Other issues that were in the headlines were the condition of the wounded and concern for the safety of the prisoners.

Esther Sagron from Moshav Brachia asked in a letter to the prime minister if she had visited the wounded and added a question - "Do you want the Messiah to come?".



The girl Orit Moreno from Holon also wished for the coming of the Messiah and wrote a song about it: "When the Messiah comes, he will announce peace / Ephraim Katzir (President, AA) will travel to Cairo / and bring Sadat to Meir. About peace / maybe it's just a dream / The main thing is that we sing about peace. "

"Mrs. Goldla in the painting."

Letter from Ronit from third grade from Dimona (Photo: Official website, State Archives)

It is clear that the children are well aware of the difficult feelings and worries of the adults.

Uriah Shachak from Sde Eliyahu wrote that he was sad that his uncle was killed.

Yaara Halperin from the Kiryat Ya'arim youth village wrote that she was shocked after hearing that Israeli soldiers had been killed in captivity.



Yizhar Luzia, a defensive sixth-grader, asked why food was provided to soldiers of the Third Army of the Egyptian Army who were besieged, while the Egyptians and Syrians even refused to convey to Israel the names of the prisoners in their hands.

"After all, I imagine how worried the soldier's parents or relatives are and do not know where he is," he wrote.

"A good war finale."

A letter from a sixth-grade ram from Haifa (Photo: Official Website, State Archives)

Children from Kibbutz Hulata who wrote letters to Golda Meir (Photo: Courtesy of those photographed)

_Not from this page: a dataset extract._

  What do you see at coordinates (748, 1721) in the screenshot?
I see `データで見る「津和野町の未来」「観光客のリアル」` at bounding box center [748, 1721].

Ella Bachar, a second-grade student from Makhanim, was interested - "Did you have a hard time in the war?"

And updated the prime minister on the severe damage suffered by her settlement: "The houses and the dining room and the new secretariat exploded."

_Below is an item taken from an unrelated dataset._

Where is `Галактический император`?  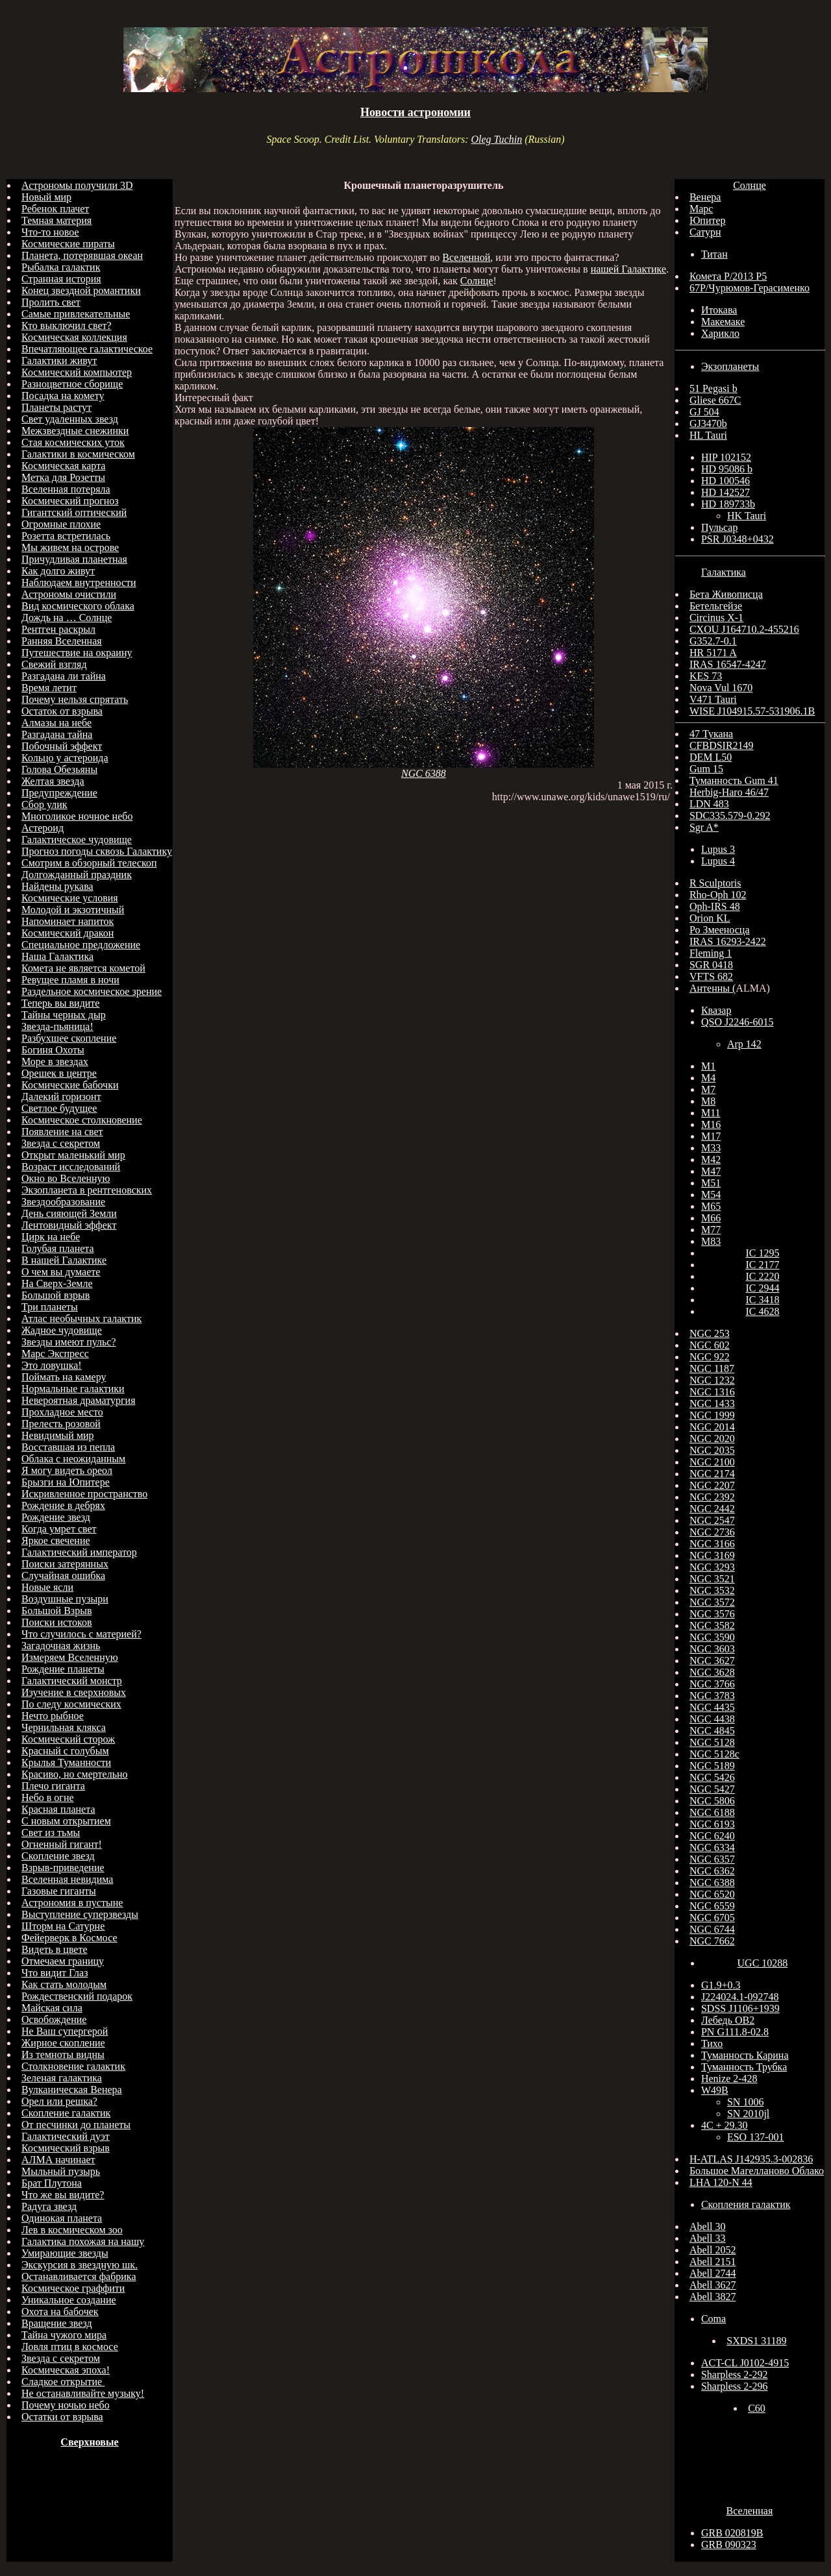 Галактический император is located at coordinates (79, 1552). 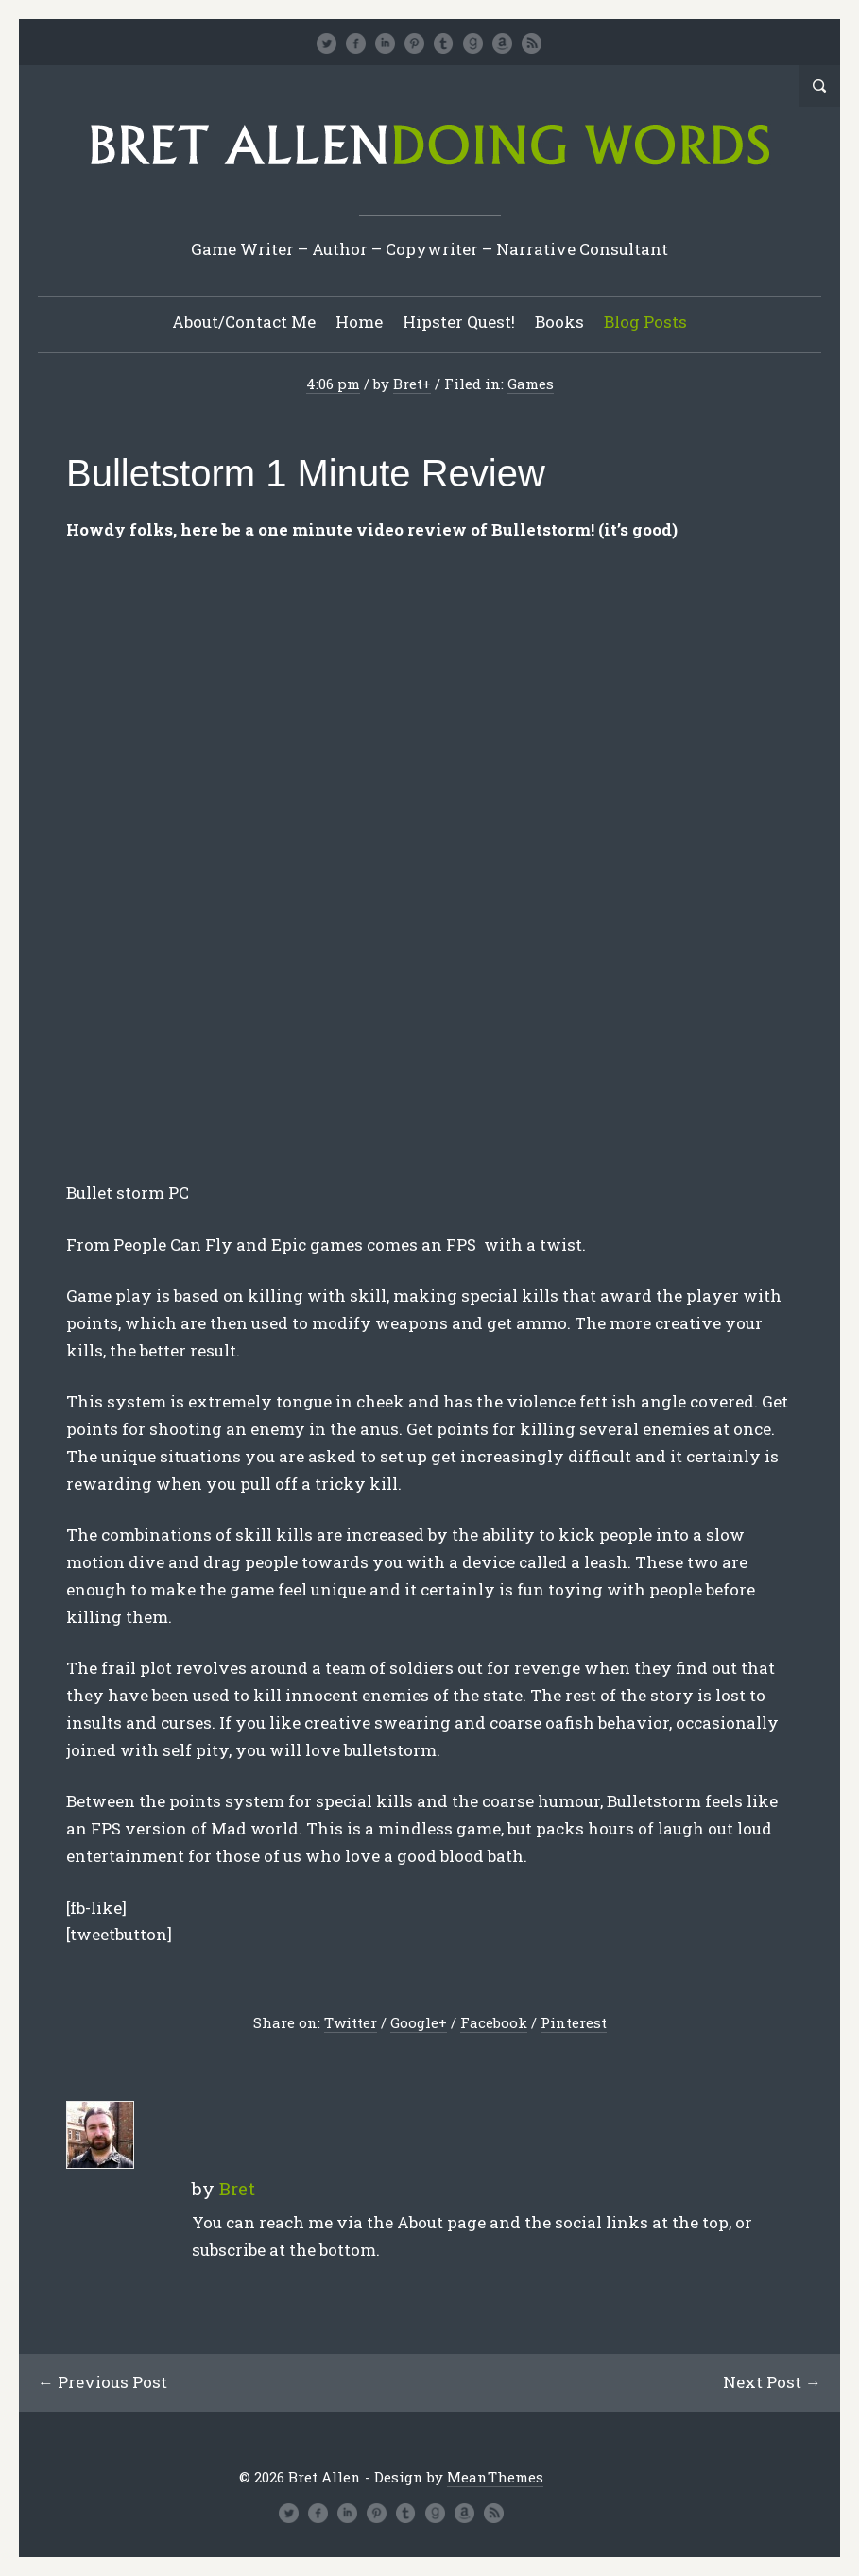  Describe the element at coordinates (645, 322) in the screenshot. I see `Blog Posts` at that location.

Ronit Vered, a third-grader at the Afikim school in Dimona, added to the letter a painting of the prime minister walking with the Israeli flag in her hand and her eternal cigarette in her mouth, and so that there would be no doubt, she wrote: "Mrs. Goldla in painting."



Eyal Eilat, a sixth-grader from the Herzl School in Haifa, also added a painting to a letter he sent after the Tishrei holidays, in which a soldier with a tank and a plane above him is seen, writing: "A good war is over."

  • news

  • News in Israel

  • Events in Israel

Tags

  • Golda Meir

  • Children

  • Yom Hakkipurim War

  • State Archives

Source: walla

All news articles on 2022-02-18

You may like

Trends 24h

News/Politics 2024-03-28T06:04:53.137Z

Latest

© Communities 2019 - Privacy

The information on this site is from external sources that are not under our control.
The inclusion of any links does not necessarily imply a recommendation or endorse the views expressed within them.